= PROBLEM REQUIREMENTS =
Copy every entry exactly as it reads and exclude whatever pictures appear.

DATA PROVIDED START

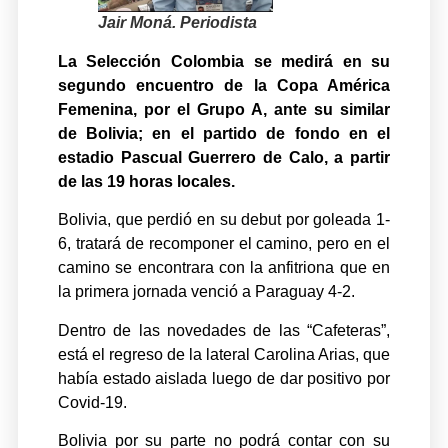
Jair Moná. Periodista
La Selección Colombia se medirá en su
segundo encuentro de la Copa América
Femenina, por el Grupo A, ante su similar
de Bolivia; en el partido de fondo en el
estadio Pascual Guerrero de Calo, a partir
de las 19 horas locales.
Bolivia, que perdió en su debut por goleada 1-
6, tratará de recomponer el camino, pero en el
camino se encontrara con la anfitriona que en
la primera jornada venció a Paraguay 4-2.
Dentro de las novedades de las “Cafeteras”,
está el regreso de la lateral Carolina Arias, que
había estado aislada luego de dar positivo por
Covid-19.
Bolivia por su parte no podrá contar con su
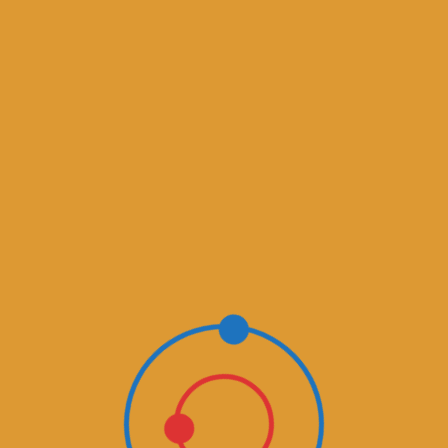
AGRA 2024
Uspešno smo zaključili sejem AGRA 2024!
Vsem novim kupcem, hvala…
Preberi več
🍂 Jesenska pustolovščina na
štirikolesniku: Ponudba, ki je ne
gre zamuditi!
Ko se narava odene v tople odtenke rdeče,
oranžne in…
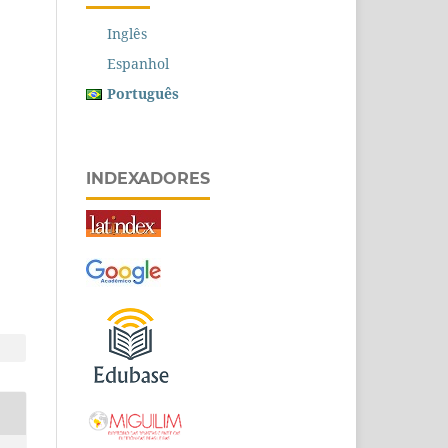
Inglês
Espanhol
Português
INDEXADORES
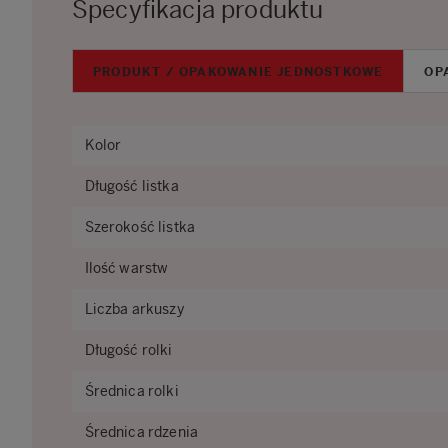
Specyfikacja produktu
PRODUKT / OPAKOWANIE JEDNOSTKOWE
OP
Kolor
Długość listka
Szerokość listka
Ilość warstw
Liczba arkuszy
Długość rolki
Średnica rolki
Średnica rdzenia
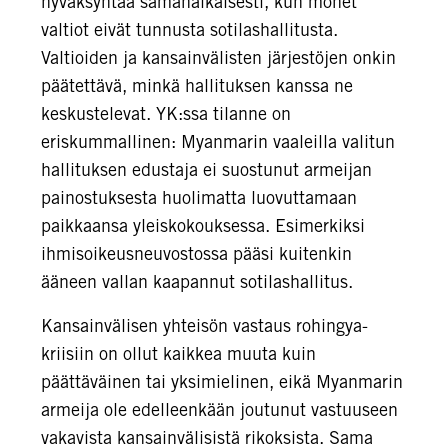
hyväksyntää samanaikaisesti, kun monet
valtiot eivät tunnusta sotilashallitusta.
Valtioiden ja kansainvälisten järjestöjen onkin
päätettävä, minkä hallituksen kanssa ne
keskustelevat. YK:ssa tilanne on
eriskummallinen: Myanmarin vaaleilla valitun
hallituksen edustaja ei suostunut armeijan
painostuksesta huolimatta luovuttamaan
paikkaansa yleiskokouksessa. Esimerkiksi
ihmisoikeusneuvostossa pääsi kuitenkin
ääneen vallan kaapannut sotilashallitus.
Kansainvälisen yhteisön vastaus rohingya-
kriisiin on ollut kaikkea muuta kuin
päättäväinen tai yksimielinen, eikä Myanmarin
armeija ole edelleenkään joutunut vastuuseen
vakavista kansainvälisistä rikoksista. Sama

DATA PROVIDED END

= RESULT OF THIS TASK =
Jair Moná. Periodista
La Selección Colombia se medirá en su
segundo encuentro de la Copa América
Femenina, por el Grupo A, ante su similar
de Bolivia; en el partido de fondo en el
estadio Pascual Guerrero de Calo, a partir
de las 19 horas locales.
Bolivia, que perdió en su debut por goleada 1-
6, tratará de recomponer el camino, pero en el
camino se encontrara con la anfitriona que en
la primera jornada venció a Paraguay 4-2.
Dentro de las novedades de las “Cafeteras”,
está el regreso de la lateral Carolina Arias, que
había estado aislada luego de dar positivo por
Covid-19.
Bolivia por su parte no podrá contar con su
AGRA 2024
Uspešno smo zaključili sejem AGRA 2024!
Vsem novim kupcem, hvala…
Preberi več
🍂 Jesenska pustolovščina na
štirikolesniku: Ponudba, ki je ne
gre zamuditi!
Ko se narava odene v tople odtenke rdeče,
oranžne in…
Inglês
Espanhol
Português
INDEXADORES
Specyfikacja produktu
PRODUKT / OPAKOWANIE JEDNOSTKOWE
OP
Kolor
Długość listka
Szerokość listka
Ilość warstw
Liczba arkuszy
Długość rolki
Średnica rolki
Średnica rdzenia
hyväksyntää samanaikaisesti, kun monet
valtiot eivät tunnusta sotilashallitusta.
Valtioiden ja kansainvälisten järjestöjen onkin
päätettävä, minkä hallituksen kanssa ne
keskustelevat. YK:ssa tilanne on
eriskummallinen: Myanmarin vaaleilla valitun
hallituksen edustaja ei suostunut armeijan
painostuksesta huolimatta luovuttamaan
paikkaansa yleiskokouksessa. Esimerkiksi
ihmisoikeusneuvostossa pääsi kuitenkin
ääneen vallan kaapannut sotilashallitus.
Kansainvälisen yhteisön vastaus rohingya-
kriisiin on ollut kaikkea muuta kuin
päättäväinen tai yksimielinen, eikä Myanmarin
armeija ole edelleenkään joutunut vastuuseen
vakavista kansainvälisistä rikoksista. Sama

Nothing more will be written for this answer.